═════ Supplied material

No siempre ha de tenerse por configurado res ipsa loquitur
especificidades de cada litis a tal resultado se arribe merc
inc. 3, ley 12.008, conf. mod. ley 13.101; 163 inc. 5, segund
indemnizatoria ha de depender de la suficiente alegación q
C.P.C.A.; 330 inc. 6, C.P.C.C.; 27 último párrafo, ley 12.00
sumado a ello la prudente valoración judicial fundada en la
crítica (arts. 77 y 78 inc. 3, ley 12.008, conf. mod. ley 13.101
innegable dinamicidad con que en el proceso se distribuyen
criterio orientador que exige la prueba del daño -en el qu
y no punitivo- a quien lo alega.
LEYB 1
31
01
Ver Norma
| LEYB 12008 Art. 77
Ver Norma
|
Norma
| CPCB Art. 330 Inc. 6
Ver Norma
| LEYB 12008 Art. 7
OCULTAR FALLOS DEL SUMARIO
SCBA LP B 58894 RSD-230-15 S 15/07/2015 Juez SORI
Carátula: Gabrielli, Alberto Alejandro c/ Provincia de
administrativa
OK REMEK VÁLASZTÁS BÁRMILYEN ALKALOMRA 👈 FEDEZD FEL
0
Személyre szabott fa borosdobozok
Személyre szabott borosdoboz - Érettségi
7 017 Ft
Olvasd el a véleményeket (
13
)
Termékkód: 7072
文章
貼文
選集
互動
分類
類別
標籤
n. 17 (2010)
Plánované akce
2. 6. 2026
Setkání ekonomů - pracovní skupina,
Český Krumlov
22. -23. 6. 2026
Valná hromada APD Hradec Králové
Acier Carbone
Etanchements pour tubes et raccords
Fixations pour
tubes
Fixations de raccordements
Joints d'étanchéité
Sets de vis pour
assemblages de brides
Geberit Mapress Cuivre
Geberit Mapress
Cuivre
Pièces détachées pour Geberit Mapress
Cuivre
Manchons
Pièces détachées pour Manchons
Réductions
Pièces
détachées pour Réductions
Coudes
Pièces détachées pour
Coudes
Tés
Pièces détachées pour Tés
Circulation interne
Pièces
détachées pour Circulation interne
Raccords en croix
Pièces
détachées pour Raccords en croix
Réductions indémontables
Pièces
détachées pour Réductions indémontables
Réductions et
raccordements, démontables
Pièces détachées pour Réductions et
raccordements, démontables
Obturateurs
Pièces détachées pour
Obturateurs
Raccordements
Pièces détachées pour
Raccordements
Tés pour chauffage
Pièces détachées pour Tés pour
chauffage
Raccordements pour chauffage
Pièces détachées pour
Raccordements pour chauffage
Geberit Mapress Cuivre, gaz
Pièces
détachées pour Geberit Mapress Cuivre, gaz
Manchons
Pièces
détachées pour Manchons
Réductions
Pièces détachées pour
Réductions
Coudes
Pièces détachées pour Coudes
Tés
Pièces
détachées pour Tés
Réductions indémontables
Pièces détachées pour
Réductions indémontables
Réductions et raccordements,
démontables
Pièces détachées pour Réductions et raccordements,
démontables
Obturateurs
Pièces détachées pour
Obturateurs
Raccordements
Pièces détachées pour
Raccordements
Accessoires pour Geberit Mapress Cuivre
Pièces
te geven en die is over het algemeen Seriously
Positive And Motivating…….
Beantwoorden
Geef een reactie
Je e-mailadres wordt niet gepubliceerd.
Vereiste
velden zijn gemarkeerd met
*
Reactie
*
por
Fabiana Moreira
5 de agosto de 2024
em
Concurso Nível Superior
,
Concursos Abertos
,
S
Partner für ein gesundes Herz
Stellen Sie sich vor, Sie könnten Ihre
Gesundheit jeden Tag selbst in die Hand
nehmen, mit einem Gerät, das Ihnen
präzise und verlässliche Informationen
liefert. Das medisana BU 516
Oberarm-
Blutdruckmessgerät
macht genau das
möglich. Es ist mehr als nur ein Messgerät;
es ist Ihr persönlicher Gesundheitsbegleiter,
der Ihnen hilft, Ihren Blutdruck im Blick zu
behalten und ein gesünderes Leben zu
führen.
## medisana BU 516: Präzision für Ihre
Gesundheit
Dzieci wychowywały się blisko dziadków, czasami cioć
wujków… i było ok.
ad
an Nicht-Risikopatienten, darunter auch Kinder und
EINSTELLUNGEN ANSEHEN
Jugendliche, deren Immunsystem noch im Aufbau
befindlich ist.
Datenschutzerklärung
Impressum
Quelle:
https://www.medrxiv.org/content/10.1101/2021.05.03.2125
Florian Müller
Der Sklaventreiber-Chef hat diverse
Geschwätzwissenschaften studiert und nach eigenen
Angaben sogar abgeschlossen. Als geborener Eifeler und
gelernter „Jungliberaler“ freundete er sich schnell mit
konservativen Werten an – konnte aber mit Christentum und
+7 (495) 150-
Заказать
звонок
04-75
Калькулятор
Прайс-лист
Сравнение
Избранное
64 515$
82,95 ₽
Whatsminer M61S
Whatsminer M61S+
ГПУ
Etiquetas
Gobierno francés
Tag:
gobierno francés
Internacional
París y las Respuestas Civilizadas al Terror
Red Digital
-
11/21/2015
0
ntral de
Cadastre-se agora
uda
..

══════════

--- Problem requirements ---
Every entry needs to be copied again exactly.

--- Answer section ---
No siempre ha de tenerse por configurado res ipsa loquitur
especificidades de cada litis a tal resultado se arribe merc
inc. 3, ley 12.008, conf. mod. ley 13.101; 163 inc. 5, segund
indemnizatoria ha de depender de la suficiente alegación q
C.P.C.A.; 330 inc. 6, C.P.C.C.; 27 último párrafo, ley 12.00
sumado a ello la prudente valoración judicial fundada en la
crítica (arts. 77 y 78 inc. 3, ley 12.008, conf. mod. ley 13.101
innegable dinamicidad con que en el proceso se distribuyen
criterio orientador que exige la prueba del daño -en el qu
y no punitivo- a quien lo alega.
LEYB 1
31
01
Ver Norma
| LEYB 12008 Art. 77
Ver Norma
|
Norma
| CPCB Art. 330 Inc. 6
Ver Norma
| LEYB 12008 Art. 7
OCULTAR FALLOS DEL SUMARIO
SCBA LP B 58894 RSD-230-15 S 15/07/2015 Juez SORI
Carátula: Gabrielli, Alberto Alejandro c/ Provincia de
administrativa
OK REMEK VÁLASZTÁS BÁRMILYEN ALKALOMRA 👈 FEDEZD FEL
0
Személyre szabott fa borosdobozok
Személyre szabott borosdoboz - Érettségi
7 017 Ft
Olvasd el a véleményeket (
13
)
Termékkód: 7072
文章
貼文
選集
互動
分類
類別
標籤
n. 17 (2010)
Plánované akce
2. 6. 2026
Setkání ekonomů - pracovní skupina,
Český Krumlov
22. -23. 6. 2026
Valná hromada APD Hradec Králové
Acier Carbone
Etanchements pour tubes et raccords
Fixations pour
tubes
Fixations de raccordements
Joints d'étanchéité
Sets de vis pour
assemblages de brides
Geberit Mapress Cuivre
Geberit Mapress
Cuivre
Pièces détachées pour Geberit Mapress
Cuivre
Manchons
Pièces détachées pour Manchons
Réductions
Pièces
détachées pour Réductions
Coudes
Pièces détachées pour
Coudes
Tés
Pièces détachées pour Tés
Circulation interne
Pièces
détachées pour Circulation interne
Raccords en croix
Pièces
détachées pour Raccords en croix
Réductions indémontables
Pièces
détachées pour Réductions indémontables
Réductions et
raccordements, démontables
Pièces détachées pour Réductions et
raccordements, démontables
Obturateurs
Pièces détachées pour
Obturateurs
Raccordements
Pièces détachées pour
Raccordements
Tés pour chauffage
Pièces détachées pour Tés pour
chauffage
Raccordements pour chauffage
Pièces détachées pour
Raccordements pour chauffage
Geberit Mapress Cuivre, gaz
Pièces
détachées pour Geberit Mapress Cuivre, gaz
Manchons
Pièces
détachées pour Manchons
Réductions
Pièces détachées pour
Réductions
Coudes
Pièces détachées pour Coudes
Tés
Pièces
détachées pour Tés
Réductions indémontables
Pièces détachées pour
Réductions indémontables
Réductions et raccordements,
démontables
Pièces détachées pour Réductions et raccordements,
démontables
Obturateurs
Pièces détachées pour
Obturateurs
Raccordements
Pièces détachées pour
Raccordements
Accessoires pour Geberit Mapress Cuivre
Pièces
te geven en die is over het algemeen Seriously
Positive And Motivating…….
Beantwoorden
Geef een reactie
Je e-mailadres wordt niet gepubliceerd.
Vereiste
velden zijn gemarkeerd met
*
Reactie
*
por
Fabiana Moreira
5 de agosto de 2024
em
Concurso Nível Superior
,
Concursos Abertos
,
S
Partner für ein gesundes Herz
Stellen Sie sich vor, Sie könnten Ihre
Gesundheit jeden Tag selbst in die Hand
nehmen, mit einem Gerät, das Ihnen
präzise und verlässliche Informationen
liefert. Das medisana BU 516
Oberarm-
Blutdruckmessgerät
macht genau das
möglich. Es ist mehr als nur ein Messgerät;
es ist Ihr persönlicher Gesundheitsbegleiter,
der Ihnen hilft, Ihren Blutdruck im Blick zu
behalten und ein gesünderes Leben zu
führen.
## medisana BU 516: Präzision für Ihre
Gesundheit
Dzieci wychowywały się blisko dziadków, czasami cioć
wujków… i było ok.
ad
an Nicht-Risikopatienten, darunter auch Kinder und
EINSTELLUNGEN ANSEHEN
Jugendliche, deren Immunsystem noch im Aufbau
befindlich ist.
Datenschutzerklärung
Impressum
Quelle:
https://www.medrxiv.org/content/10.1101/2021.05.03.2125
Florian Müller
Der Sklaventreiber-Chef hat diverse
Geschwätzwissenschaften studiert und nach eigenen
Angaben sogar abgeschlossen. Als geborener Eifeler und
gelernter „Jungliberaler“ freundete er sich schnell mit
konservativen Werten an – konnte aber mit Christentum und
+7 (495) 150-
Заказать
звонок
04-75
Калькулятор
Прайс-лист
Сравнение
Избранное
64 515$
82,95 ₽
Whatsminer M61S
Whatsminer M61S+
ГПУ
Etiquetas
Gobierno francés
Tag:
gobierno francés
Internacional
París y las Respuestas Civilizadas al Terror
Red Digital
-
11/21/2015
0
ntral de
Cadastre-se agora
uda
..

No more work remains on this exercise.